Embrace the negative for within its crusty shell lies a pearl waiting to be discovered

As Ralph Waldo Emerson said way back in 1841 in his essay titled Compensation, nature has polarity in everything. You can’t have one end without the other.   Nature has seasons, cycles, north/south. Remember, a battery requires both positive and negative to harness energy.   Having both positive and negative, as appropriate, is part of a positive mental attitude.
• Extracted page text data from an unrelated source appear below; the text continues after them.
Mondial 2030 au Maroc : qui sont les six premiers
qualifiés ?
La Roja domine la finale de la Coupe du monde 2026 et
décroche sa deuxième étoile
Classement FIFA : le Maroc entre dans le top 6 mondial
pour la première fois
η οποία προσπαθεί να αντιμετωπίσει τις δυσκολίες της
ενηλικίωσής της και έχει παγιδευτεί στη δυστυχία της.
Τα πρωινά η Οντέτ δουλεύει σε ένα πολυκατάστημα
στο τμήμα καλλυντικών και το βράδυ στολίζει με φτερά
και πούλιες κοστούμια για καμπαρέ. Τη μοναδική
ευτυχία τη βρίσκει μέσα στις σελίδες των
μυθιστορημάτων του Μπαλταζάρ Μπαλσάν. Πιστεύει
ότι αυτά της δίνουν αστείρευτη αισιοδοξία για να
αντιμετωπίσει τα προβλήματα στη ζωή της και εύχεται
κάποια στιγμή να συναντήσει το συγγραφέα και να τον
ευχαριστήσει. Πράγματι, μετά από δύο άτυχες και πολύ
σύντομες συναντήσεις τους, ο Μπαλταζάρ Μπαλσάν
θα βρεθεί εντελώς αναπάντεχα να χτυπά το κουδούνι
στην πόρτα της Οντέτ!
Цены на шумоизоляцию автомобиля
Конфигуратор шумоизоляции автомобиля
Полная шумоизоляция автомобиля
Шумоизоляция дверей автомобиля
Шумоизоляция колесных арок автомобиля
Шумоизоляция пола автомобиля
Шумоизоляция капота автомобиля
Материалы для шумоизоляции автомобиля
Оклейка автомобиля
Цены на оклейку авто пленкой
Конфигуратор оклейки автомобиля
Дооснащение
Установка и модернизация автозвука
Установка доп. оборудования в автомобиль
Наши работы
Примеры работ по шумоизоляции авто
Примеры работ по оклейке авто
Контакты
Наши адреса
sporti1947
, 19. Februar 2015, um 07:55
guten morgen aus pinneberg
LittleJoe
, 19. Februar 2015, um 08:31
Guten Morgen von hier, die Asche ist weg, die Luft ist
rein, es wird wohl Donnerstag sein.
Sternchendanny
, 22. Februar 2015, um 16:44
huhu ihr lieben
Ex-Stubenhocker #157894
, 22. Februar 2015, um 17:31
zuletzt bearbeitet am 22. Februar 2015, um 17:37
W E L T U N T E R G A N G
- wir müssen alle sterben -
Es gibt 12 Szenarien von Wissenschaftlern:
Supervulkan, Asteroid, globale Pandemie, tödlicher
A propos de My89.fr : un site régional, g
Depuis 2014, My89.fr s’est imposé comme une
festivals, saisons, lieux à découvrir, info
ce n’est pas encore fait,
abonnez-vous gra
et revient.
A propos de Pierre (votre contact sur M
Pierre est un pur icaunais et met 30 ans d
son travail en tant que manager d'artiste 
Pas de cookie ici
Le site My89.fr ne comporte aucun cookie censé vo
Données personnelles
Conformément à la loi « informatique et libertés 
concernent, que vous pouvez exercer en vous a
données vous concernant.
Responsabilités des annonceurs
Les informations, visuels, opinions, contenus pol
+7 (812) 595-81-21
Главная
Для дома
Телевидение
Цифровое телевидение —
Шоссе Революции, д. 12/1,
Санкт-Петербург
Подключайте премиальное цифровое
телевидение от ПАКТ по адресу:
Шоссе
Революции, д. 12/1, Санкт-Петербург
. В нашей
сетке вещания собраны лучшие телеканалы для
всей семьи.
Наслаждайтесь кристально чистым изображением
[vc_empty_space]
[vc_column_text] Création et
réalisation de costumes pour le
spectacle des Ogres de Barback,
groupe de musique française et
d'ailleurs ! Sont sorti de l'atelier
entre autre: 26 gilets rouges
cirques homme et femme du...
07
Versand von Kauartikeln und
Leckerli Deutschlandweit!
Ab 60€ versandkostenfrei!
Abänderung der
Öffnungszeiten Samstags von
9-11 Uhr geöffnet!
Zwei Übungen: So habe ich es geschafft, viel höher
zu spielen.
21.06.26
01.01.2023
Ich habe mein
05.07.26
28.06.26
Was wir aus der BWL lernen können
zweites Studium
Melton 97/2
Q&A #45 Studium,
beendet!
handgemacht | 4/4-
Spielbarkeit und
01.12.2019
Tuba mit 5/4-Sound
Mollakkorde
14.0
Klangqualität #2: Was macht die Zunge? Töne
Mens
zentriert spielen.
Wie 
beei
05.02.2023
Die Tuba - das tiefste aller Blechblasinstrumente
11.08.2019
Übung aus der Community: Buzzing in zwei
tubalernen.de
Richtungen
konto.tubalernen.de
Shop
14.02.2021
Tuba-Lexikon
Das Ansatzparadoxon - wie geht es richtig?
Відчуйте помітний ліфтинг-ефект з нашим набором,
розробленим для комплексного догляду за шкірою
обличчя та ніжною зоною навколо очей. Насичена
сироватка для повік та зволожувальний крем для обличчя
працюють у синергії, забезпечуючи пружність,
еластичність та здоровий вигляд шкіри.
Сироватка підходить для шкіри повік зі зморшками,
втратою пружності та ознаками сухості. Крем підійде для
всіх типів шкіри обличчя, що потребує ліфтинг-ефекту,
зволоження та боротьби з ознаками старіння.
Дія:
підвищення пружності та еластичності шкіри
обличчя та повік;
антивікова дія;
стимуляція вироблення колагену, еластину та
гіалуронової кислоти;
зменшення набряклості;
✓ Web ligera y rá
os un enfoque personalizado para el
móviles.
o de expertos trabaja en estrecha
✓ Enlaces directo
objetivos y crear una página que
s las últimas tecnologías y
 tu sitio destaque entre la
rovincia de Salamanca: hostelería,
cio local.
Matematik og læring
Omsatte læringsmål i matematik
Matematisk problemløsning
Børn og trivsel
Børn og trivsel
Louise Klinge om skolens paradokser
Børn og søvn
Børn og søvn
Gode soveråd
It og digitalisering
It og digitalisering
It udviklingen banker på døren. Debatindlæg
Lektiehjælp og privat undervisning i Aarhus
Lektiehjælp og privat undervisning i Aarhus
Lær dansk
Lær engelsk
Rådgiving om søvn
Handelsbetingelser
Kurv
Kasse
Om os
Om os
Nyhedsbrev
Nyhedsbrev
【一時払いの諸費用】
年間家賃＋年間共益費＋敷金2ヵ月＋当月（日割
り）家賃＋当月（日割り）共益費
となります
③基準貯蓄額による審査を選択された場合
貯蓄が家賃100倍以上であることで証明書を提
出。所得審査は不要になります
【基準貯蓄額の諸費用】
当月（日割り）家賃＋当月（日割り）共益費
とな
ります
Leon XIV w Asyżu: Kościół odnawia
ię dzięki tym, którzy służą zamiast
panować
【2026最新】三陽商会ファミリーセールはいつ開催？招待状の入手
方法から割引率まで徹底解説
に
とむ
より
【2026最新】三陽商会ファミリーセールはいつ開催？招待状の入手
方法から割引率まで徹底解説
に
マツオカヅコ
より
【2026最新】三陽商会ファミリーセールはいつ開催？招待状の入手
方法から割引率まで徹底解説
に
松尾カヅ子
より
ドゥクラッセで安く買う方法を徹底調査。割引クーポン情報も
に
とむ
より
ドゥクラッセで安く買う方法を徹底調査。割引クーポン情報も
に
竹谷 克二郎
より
Recently, I had a visitor to my house. In our yard is a large pot that my wife has made into a fish pond.   Sometimes the pond’s little fountain directs a trickle of water over the edge, slowly and discreetly draining the pond. Our visitior saw the pond and said, “What a lovely idea, half filling a pot and making it into a fish pond”. I looked at it and said, “The pond is half empty”.   It’s all a matter of perspective, and, if I didn’t stop the water draining, the pond would have been totally empty!   I often see problems, things that are wrong, out of place. Does that mean I’m negative? “Hey Rod, you always seem to spot what’s wrong. Why can’t you see what’s right?” I do see what’s right, it’s the part that’s not wrong!   And usually, what’s right doesn’t need fixing!

Fortunately, I was able to see what was wrong with being ‘treated’ for depression.   Depression is not an illness, it’s a symptom. Once I saw what was wrong, I was able to work on fixing it. And here I am now helping others. What a positive.

Over the years I’ve grown sick and tired of hearing people say, “Are you a glass half full person or a glass half empty person” in a lame attempt to coerce others to their way of thinking.   Usually, these people don’t even come close to meeting their own lofty standards.   Happy to demand others live a particular way whilst not having their own life in order. When I encounter them, my bullshit meter goes off the scale!   Trying to “be positive” all the time defies nature’s polarity!

The phrase, “The Glass is Half Empty” has been stolen and misrepresented. I’m stealing it back. There is nothing wrong with identifying when the glass is half empty.   And I’ve found that there is much to be learnt in embracing the negative.  Of course, sometimes the glass is half full.   You just have to know which is which.

What in your life has been stolen that you’d like back? A great holiday spot, stolen by a bad experience?   A nice tasting meal, that was once made by an ex-spouse?   A song? Whatever it is, steal it back and Discover Peace of Mind.

Now, I’ve got to work out how & when to change the heading of my blog. My diary is half full, or is it half empty?